Task objective> Scan the data beneath this task and copy each line that includes "Resources".

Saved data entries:
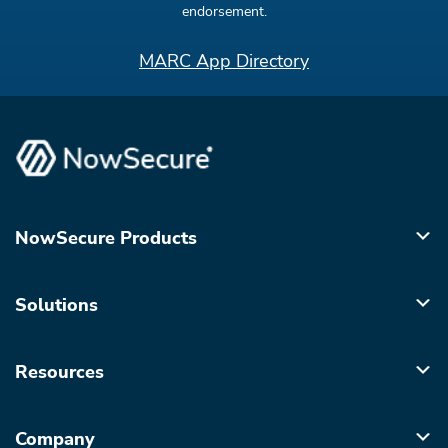
endorsement.
MARC App Directory
NowSecure Products
Solutions
Resources
Company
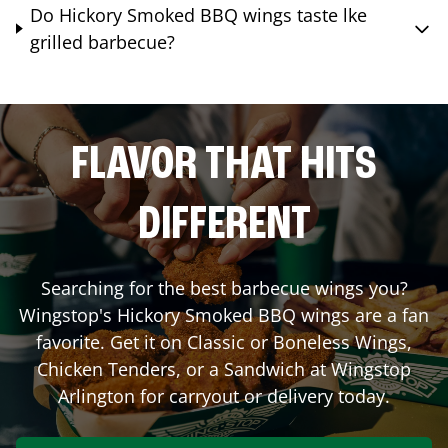
Do Hickory Smoked BBQ wings taste lke
grilled barbecue?
FLAVOR THAT HITS
DIFFERENT
Searching for the best barbecue wings you?
Wingstop's Hickory Smoked BBQ wings are a fan
favorite. Get it on Classic or Boneless Wings,
Chicken Tenders, or a Sandwich at Wingstop
Arlington
for carryout or delivery today.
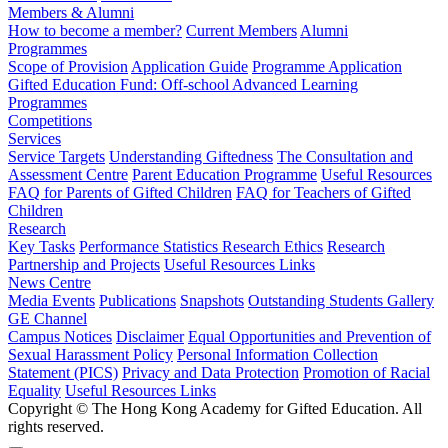
Members & Alumni
How to become a member?
Current Members
Alumni
Programmes
Scope of Provision
Application Guide
Programme Application
Gifted Education Fund: Off-school Advanced Learning
Programmes
Competitions
Services
Service Targets
Understanding Giftedness
The Consultation and
Assessment Centre
Parent Education Programme
Useful Resources
FAQ for Parents of Gifted Children
FAQ for Teachers of Gifted
Children
Research
Key Tasks
Performance Statistics
Research Ethics
Research
Partnership and Projects
Useful Resources Links
News Centre
Media Events
Publications
Snapshots
Outstanding Students Gallery
GE Channel
Campus Notices
Disclaimer
Equal Opportunities and Prevention of
Sexual Harassment Policy
Personal Information Collection
Statement (PICS)
Privacy and Data Protection
Promotion of Racial
Equality
Useful Resources Links
Copyright © The Hong Kong Academy for Gifted Education. All
rights reserved.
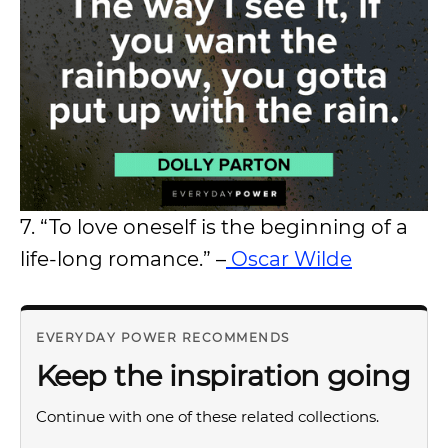
7. “To love oneself is the beginning of a
life-long romance.” –
Oscar Wilde
EVERYDAY POWER RECOMMENDS
Keep the inspiration going
Continue with one of these related collections.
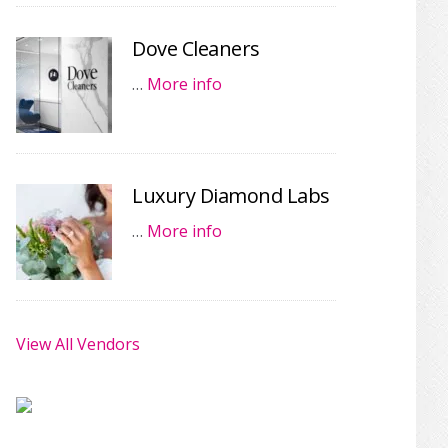
Dove Cleaners
…
More info
Luxury Diamond Labs
…
More info
View All Vendors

Task answer>
Resources
Useful Resources
Useful Resources Links
Useful Resources Links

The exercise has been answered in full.